I'd say there is a balance between the euphoria and celebration of Swedish schlager and pop tunes and the dark contintent of Swedish poetry where haunting, depressive visions follow one another.

stockholm slender said...

This is actually quite instructive - and largely news to me as I can only read poetry in Finnish or English. I have some fluency in written Swedish, but not to the degree that I could enjoy artistic text. I see the Swedish language as the Latin of Finnish history and an integral part of our national culture and heritage (being a patriot and not a nationalist), but it seems that I nevertheless share at least a part of the typical Finnish speaking Finn's prejudices as regards the "riks-Swedish" culture...

Perhaps on the same lines I have automatically joined the "imperial" nations, England and Sweden together as opposed to the "colonial" Ireland and Finland. With the Irish and Finnish mentalities I can find many similarities and as far as the Swedish culture shares strongly emotional, fatalistic and often anti-rational impulses, I would say that it has something in common with Ireland and Finland... (I realize that to say this includes quite a bit of stereotyping and there are other and contrary strands as well, but I would argue that the description nevertheless also captures something essential.)

Anonymous said...

Martinson's Aniara has been translated into Finnish by Aila Meriluoto. I think it's a fascinating translation and as there is some Karelia-related stuff in that space epic, I would underline that very Swedish book as showing qualities that are common to the Finnish modernists of the same period.

I really think the parallells between Finland, Sweden and Ireland are very interesting. It is this thing about emotions and haunting poetic longing and the common experience of emigration to America that makes me think of similarities between these three nations.

Another thought that came to my mind is the suicides of some Swedish male novelists and poets that has always made me wonder what their relation to the Japanese notion of honor is.

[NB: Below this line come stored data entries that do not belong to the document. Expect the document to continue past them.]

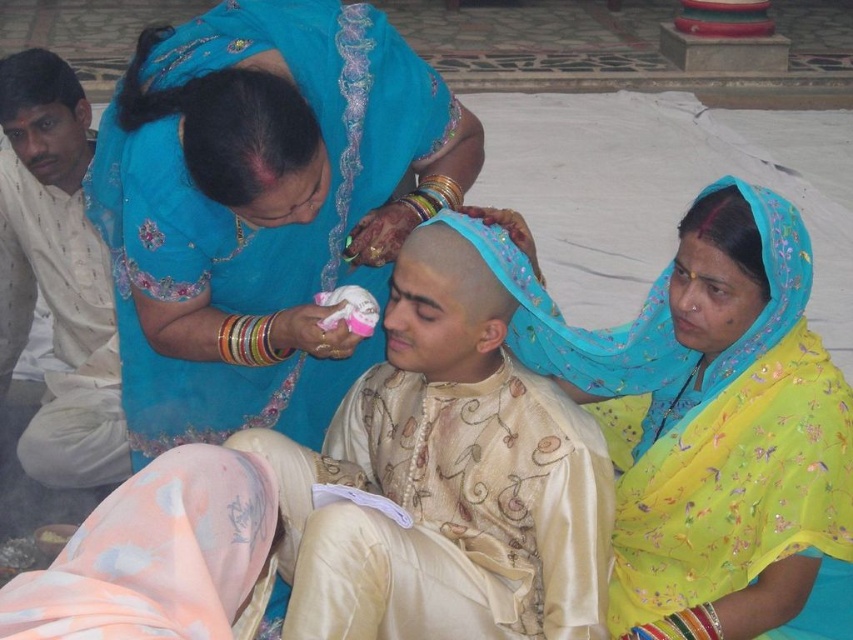 Who is more distant from viewer, [625,464] or [67,211]?

Positioned behind is point [67,211].

The height and width of the screenshot is (640, 853). I want to click on yellow floral saree at center, so click(708, 419).

Who is more forward, (804,385) or (99,320)?

Point (804,385) is more forward.

The width and height of the screenshot is (853, 640). In order to click on yellow floral saree at center in this screenshot , I will do `click(708, 419)`.

Who is shorter, blue silk saree at upper left or matte blue saree at left?

Standing shorter between the two is blue silk saree at upper left.

Can you confirm if blue silk saree at upper left is positioned to the right of matte blue saree at left?

Yes, blue silk saree at upper left is to the right of matte blue saree at left.

This screenshot has height=640, width=853. Identify the location of blue silk saree at upper left. (262, 209).

Is blue silk saree at upper left positioned behind yellow floral saree at center?

No.

Is point (216, 227) farther from viewer compared to point (764, 426)?

That is True.

Is point (222, 355) more distant than point (706, 467)?

Yes, point (222, 355) is behind point (706, 467).

Locate an element on the screen. This screenshot has height=640, width=853. blue silk saree at upper left is located at coordinates (262, 209).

The one thought that I thought in the Japan - Sweden suicide context is that whereas Yukio Mishima's and Yasunari Kawabata's suicides were well publicized in the 1970s, Martinson's harakiri at his hospital bed was so shocking that people generally wanted to keep quiet about it. Many Swedish authors had committed suicide before Martinson but I don't think in a Japanese way. Maybe the silence was about the guilt of the critics of the younger generation who had felt that the Nobel Prize had gone to another irrelevant old guy.